Edited 9/7/2004 6:33 pm ET ET by merimom96

iVillage Member
Registered: 09-05-2004
Tue, 09-07-2004 - 10:22pm
HI Sara

I can relate. My dd is 5. I teach middle school. I used to come in early, work late, work SATURDAYS!!!!!!!!! I have now set boundries. I still feel guilty. My school is on the hit list for the NCLB ACT, and time is tight. LOTS of stress at work.

I really ahve had enough of single, childless educators complain about how busy they are. My perspective changed once I became a mommy. You are not alone. PS(Your students will be just fine.)

 

iVillage Member
Registered: 08-26-2000
Wed, 09-08-2004 - 7:33am
I know I've changed, too. Priorities change for sure.

I know use the "will it be important in 10 years rule?" a good bit. Will it matter in 10 years to the kids I teach that I was there on April 10 or will it matter to my 1st grader that I went with his class on a field trip?

I think I "know" less now than I did before I had kids. You know what they say about perfect parents being only the ones who don't have kids. I know that there are no perfect kids out there - not even mine.

I have watched both of my kids struggle with ADHD and the related issues, and I think I have more empathy there with the forgetful or unorganized child. Although I really do struggle to understand parents who won't medicate or in any way treat the ADHD. I've seen the godsend that medication was for my kids.

I was never able to stay home with my kids, and I really struggled with the "not doing either job well" when they were toddlers. It has gotten better, though. One thing that I think has made a huge difference was that my job was assigned a teacher assistant about the time Alex was born. This has cut way down on the time required to do paperwork chores outside of school.

It also gives me some flexibility to attend awards programs or class plays, etc, without having to take off a whole day.

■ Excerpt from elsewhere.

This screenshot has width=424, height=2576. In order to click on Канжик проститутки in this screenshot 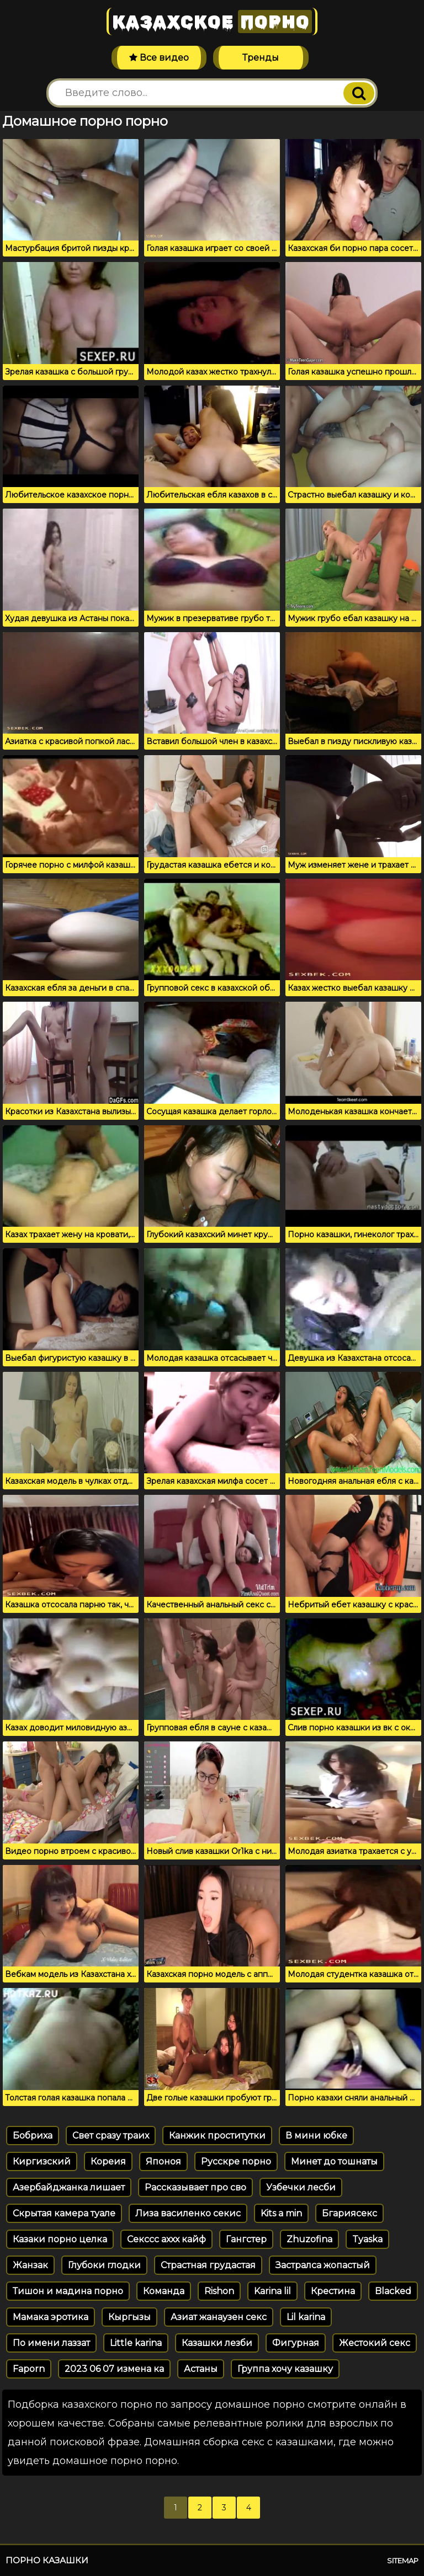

I do resent evening things that I'm required to attend - open house, PTC meetings, etc. Especially if I have something else planned that night (Cub Scout meeting, etc) and especially if I have to pay for a babysitter. I think I appreciate my kids' teachers more in that regard. Some outside of school stuff is unavoidable, but it should be the exception, rather than the rule.

I am way more emotional at kids programs now. The chorus or band performance sometimes has me teary eyed. Don't ask me why. Hormones maybe?

It's morning...gotta run. But I might post more if my coffee kicks in and my thoughts become more organized.

Karen

 


PJPIIadoration.jpg picture by Kimberly_sahm

iVillage Member
Registered: 01-06-2000
Wed, 09-08-2004 - 6:36pm
Thanks for your reply - -

But I definitely don't want to throw stones at single or childless educators either.

They are probably too busy with work life than they should have to be too.

A hazard of the profession regardless of family status, I think.

Sara

iVillage Member
Registered: 06-04-2003
Sat, 09-11-2004 - 4:09pm
Your comments are appreciated and respected. However, I would agree with Sara, please don't throw stones at us "childless, singles" because the temptation is very strong for me to throw them back but I won't. So let me say this:

I RESPECT ALL TEACHER/MOMS WHO STRUGGLE EVERYDAY WITH THE DELICATE BALANCE OF BEING A WORKING MOM. YOUR LIFE IS MORE DIFFICULT THAN MINE, BUT MY LIFE AS A SINGLE IS NO WALK IN THE PARK. YOU ALL ARE VERY WONDERFUL. I LOVE AND ADMIRE ALL WORKING MOMS. MY MOM WAS A WORKING MOM AND SOME DAYS SHE COULD BARELY MAKE IT, SO I DO HAVE SOME IDEA OF WHAT YOU GO THROUGH. GOD BLESS YOU.